**** Entries supplied ****
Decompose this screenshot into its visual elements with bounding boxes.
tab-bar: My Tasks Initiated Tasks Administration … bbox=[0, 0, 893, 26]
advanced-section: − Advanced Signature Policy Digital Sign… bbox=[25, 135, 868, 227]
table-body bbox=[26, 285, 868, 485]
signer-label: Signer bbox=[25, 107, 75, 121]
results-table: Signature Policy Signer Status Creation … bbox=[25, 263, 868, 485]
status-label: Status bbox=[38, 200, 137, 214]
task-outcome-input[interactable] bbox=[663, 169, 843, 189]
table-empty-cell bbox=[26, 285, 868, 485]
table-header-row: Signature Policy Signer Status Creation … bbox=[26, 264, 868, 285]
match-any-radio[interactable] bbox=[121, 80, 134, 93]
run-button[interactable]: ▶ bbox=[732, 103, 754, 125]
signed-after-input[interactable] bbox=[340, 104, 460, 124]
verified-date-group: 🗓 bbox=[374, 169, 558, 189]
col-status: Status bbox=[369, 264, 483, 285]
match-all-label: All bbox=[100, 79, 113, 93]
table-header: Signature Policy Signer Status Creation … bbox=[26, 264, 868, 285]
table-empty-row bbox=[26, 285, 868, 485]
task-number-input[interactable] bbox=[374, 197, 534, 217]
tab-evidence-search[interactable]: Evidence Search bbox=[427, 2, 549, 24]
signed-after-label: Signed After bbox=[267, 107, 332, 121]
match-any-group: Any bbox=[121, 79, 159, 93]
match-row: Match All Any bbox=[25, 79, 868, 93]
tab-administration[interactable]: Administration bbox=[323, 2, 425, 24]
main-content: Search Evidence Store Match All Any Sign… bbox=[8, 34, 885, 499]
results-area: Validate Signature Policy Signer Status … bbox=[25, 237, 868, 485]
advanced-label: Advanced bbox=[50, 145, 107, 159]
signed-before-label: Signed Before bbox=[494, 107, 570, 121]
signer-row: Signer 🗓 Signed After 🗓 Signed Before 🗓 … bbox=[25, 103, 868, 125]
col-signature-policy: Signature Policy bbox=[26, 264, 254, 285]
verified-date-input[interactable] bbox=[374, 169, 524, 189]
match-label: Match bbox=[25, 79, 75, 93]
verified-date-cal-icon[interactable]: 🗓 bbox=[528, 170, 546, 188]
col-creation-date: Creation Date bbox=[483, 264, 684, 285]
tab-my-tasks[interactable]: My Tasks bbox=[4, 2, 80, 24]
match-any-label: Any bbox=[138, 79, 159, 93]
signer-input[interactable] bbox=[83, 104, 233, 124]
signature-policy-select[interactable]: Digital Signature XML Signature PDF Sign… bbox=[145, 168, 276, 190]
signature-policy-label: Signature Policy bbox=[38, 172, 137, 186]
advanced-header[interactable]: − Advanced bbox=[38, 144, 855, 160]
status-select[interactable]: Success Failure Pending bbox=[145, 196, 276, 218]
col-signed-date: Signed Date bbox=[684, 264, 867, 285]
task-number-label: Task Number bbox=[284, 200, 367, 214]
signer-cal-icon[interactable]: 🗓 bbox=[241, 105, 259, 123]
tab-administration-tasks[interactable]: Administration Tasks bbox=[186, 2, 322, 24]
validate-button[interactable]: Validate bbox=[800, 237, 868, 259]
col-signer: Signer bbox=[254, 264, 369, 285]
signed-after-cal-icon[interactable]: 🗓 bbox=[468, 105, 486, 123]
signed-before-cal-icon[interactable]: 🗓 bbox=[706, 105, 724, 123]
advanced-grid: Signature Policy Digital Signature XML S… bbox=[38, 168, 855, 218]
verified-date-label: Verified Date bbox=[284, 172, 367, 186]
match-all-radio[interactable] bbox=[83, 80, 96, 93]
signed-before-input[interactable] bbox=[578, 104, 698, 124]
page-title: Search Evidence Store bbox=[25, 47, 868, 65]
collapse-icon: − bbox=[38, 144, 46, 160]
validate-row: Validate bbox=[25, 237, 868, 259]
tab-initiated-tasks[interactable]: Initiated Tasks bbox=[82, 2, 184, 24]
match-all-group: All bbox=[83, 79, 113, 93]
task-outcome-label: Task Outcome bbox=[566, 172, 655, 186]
****
§ **Exercise objective**
Repeat the records above exactly, leaving none out.

§ **Response**
Decompose this screenshot into its visual elements with bounding boxes.
tab-bar: My Tasks Initiated Tasks Administration … bbox=[0, 0, 893, 26]
advanced-section: − Advanced Signature Policy Digital Sign… bbox=[25, 135, 868, 227]
table-body bbox=[26, 285, 868, 485]
signer-label: Signer bbox=[25, 107, 75, 121]
results-table: Signature Policy Signer Status Creation … bbox=[25, 263, 868, 485]
status-label: Status bbox=[38, 200, 137, 214]
task-outcome-input[interactable] bbox=[663, 169, 843, 189]
table-empty-cell bbox=[26, 285, 868, 485]
table-header-row: Signature Policy Signer Status Creation … bbox=[26, 264, 868, 285]
match-any-radio[interactable] bbox=[121, 80, 134, 93]
run-button[interactable]: ▶ bbox=[732, 103, 754, 125]
signed-after-input[interactable] bbox=[340, 104, 460, 124]
verified-date-group: 🗓 bbox=[374, 169, 558, 189]
col-status: Status bbox=[369, 264, 483, 285]
match-all-label: All bbox=[100, 79, 113, 93]
table-header: Signature Policy Signer Status Creation … bbox=[26, 264, 868, 285]
table-empty-row bbox=[26, 285, 868, 485]
task-number-input[interactable] bbox=[374, 197, 534, 217]
tab-evidence-search[interactable]: Evidence Search bbox=[427, 2, 549, 24]
signed-after-label: Signed After bbox=[267, 107, 332, 121]
match-any-group: Any bbox=[121, 79, 159, 93]
match-row: Match All Any bbox=[25, 79, 868, 93]
tab-administration[interactable]: Administration bbox=[323, 2, 425, 24]
main-content: Search Evidence Store Match All Any Sign… bbox=[8, 34, 885, 499]
results-area: Validate Signature Policy Signer Status … bbox=[25, 237, 868, 485]
advanced-label: Advanced bbox=[50, 145, 107, 159]
signed-before-label: Signed Before bbox=[494, 107, 570, 121]
signer-row: Signer 🗓 Signed After 🗓 Signed Before 🗓 … bbox=[25, 103, 868, 125]
col-signature-policy: Signature Policy bbox=[26, 264, 254, 285]
verified-date-input[interactable] bbox=[374, 169, 524, 189]
match-label: Match bbox=[25, 79, 75, 93]
verified-date-cal-icon[interactable]: 🗓 bbox=[528, 170, 546, 188]
col-creation-date: Creation Date bbox=[483, 264, 684, 285]
tab-my-tasks[interactable]: My Tasks bbox=[4, 2, 80, 24]
match-any-label: Any bbox=[138, 79, 159, 93]
signer-input[interactable] bbox=[83, 104, 233, 124]
signature-policy-select[interactable]: Digital Signature XML Signature PDF Sign… bbox=[145, 168, 276, 190]
signature-policy-label: Signature Policy bbox=[38, 172, 137, 186]
advanced-header[interactable]: − Advanced bbox=[38, 144, 855, 160]
status-select[interactable]: Success Failure Pending bbox=[145, 196, 276, 218]
col-signed-date: Signed Date bbox=[684, 264, 867, 285]
task-number-label: Task Number bbox=[284, 200, 367, 214]
signer-cal-icon[interactable]: 🗓 bbox=[241, 105, 259, 123]
tab-administration-tasks[interactable]: Administration Tasks bbox=[186, 2, 322, 24]
validate-button[interactable]: Validate bbox=[800, 237, 868, 259]
col-signer: Signer bbox=[254, 264, 369, 285]
signed-after-cal-icon[interactable]: 🗓 bbox=[468, 105, 486, 123]
signed-before-cal-icon[interactable]: 🗓 bbox=[706, 105, 724, 123]
advanced-grid: Signature Policy Digital Signature XML S… bbox=[38, 168, 855, 218]
verified-date-label: Verified Date bbox=[284, 172, 367, 186]
match-all-radio[interactable] bbox=[83, 80, 96, 93]
signed-before-input[interactable] bbox=[578, 104, 698, 124]
page-title: Search Evidence Store bbox=[25, 47, 868, 65]
collapse-icon: − bbox=[38, 144, 46, 160]
validate-row: Validate bbox=[25, 237, 868, 259]
tab-initiated-tasks[interactable]: Initiated Tasks bbox=[82, 2, 184, 24]
match-all-group: All bbox=[83, 79, 113, 93]
task-outcome-label: Task Outcome bbox=[566, 172, 655, 186]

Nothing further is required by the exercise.